Straw Dogs by John Gray
Author:John Gray [Gray, John]
Language: eng
Format: epub, mobi, azw3
ISBN: 9781466895751
Publisher: Farrar, Straus and Giroux
Published: 0101-01-01T00:00:00+00:00
2
THE GRAND INQUISITOR AND FLYING FISH
In his commentary on Dostoevsky’s parable of the Grand Inquisitor, D. H. Lawrence confessed that he had once rejected the philosophy of the Grand Inquisitor as a ‘cynical-satanical pose’. In Dostoevsky’s parable, which appears as a ‘poem’ composed by Ivan Karamazov and told to his brother Aloysha in the novel The Brothers Karamazov, Jesus returns to the world during the time of the Spanish Inquisition. Though he comes ‘softly, unobserved’, it is not long before he is recognised by the people, and taken prisoner by the Grand Inquisitor. Shut up in the ancient palace of the Holy Inquisition, he is questioned, but refuses to answer.

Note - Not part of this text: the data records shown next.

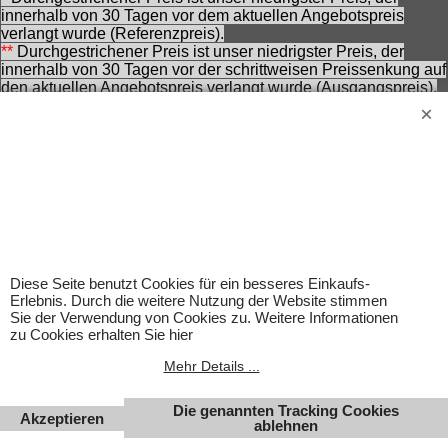
innerhalb von 30 Tagen vor dem aktuellen Angebotspreis
verlangt wurde (Referenzpreis).
**
Durchgestrichener Preis ist unser niedrigster Preis, der
innerhalb von 30 Tagen vor der schrittweisen Preissenkung auf
den aktuellen Angebotspreis verlangt wurde (Ausgangspreis).
***
Durchgestrichener Preis ist die Unverbindliche
Preisempfehlung des Herstellers zzt. der Angebotserstellung.
Nennung ohne Gewähr und vorbehaltlich einer
zwischenzeitlichen Änderung seitens des Herstellers.
Achtung! Bei den angebotenen Artikeln handelt es sich nicht
um Kinderspielwaren, sondern um Hobbyartikel für
Erwachsene.
Für Produktinformationen kann keine Haftung übernommen
werden. Abbildungen können ähnlich sein. Abgebildetes
Zubehör gehört nicht zum Lieferumfang. Eingetragene
Diese Seite benutzt Cookies für ein besseres Einkaufs-
Warenzeichen und Logos sind Eigentum des jeweiligen
Erlebnis. Durch die weitere Nutzung der Website stimmen
Inhabers.
Sie der Verwendung von Cookies zu. Weitere Informationen
zu Cookies erhalten Sie hier
Änderungen, Irrtümer und Zwischenverkauf vorbehalten.
Mehr Details ...
Die genannten Tracking Cookies
Akzeptieren
ablehnen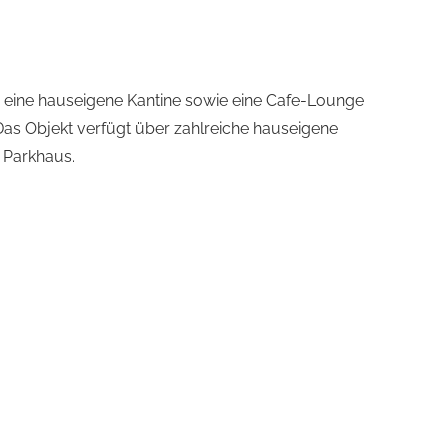
 eine hauseigene Kantine sowie eine Cafe-Lounge
Das Objekt verfügt über zahlreiche hauseigene
 Parkhaus.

The Grand Inquisitor tells Jesus that humanity is too weak to bear the gift of freedom. It does not seek freedom but bread – not the divine bread promised by Jesus, but ordinary earthly bread. People will worship whomever gives them bread, for they need their rulers to be gods. The Grand Inquisitor tells Jesus that his teaching has been amended to deal with humanity as it really is: ‘We have corrected Thy work and have founded it on miracle, mystery and authority. And men rejoiced that they were again led like sheep, and that the terrible gift that brought them such suffering was, at last, lifted from their hearts.’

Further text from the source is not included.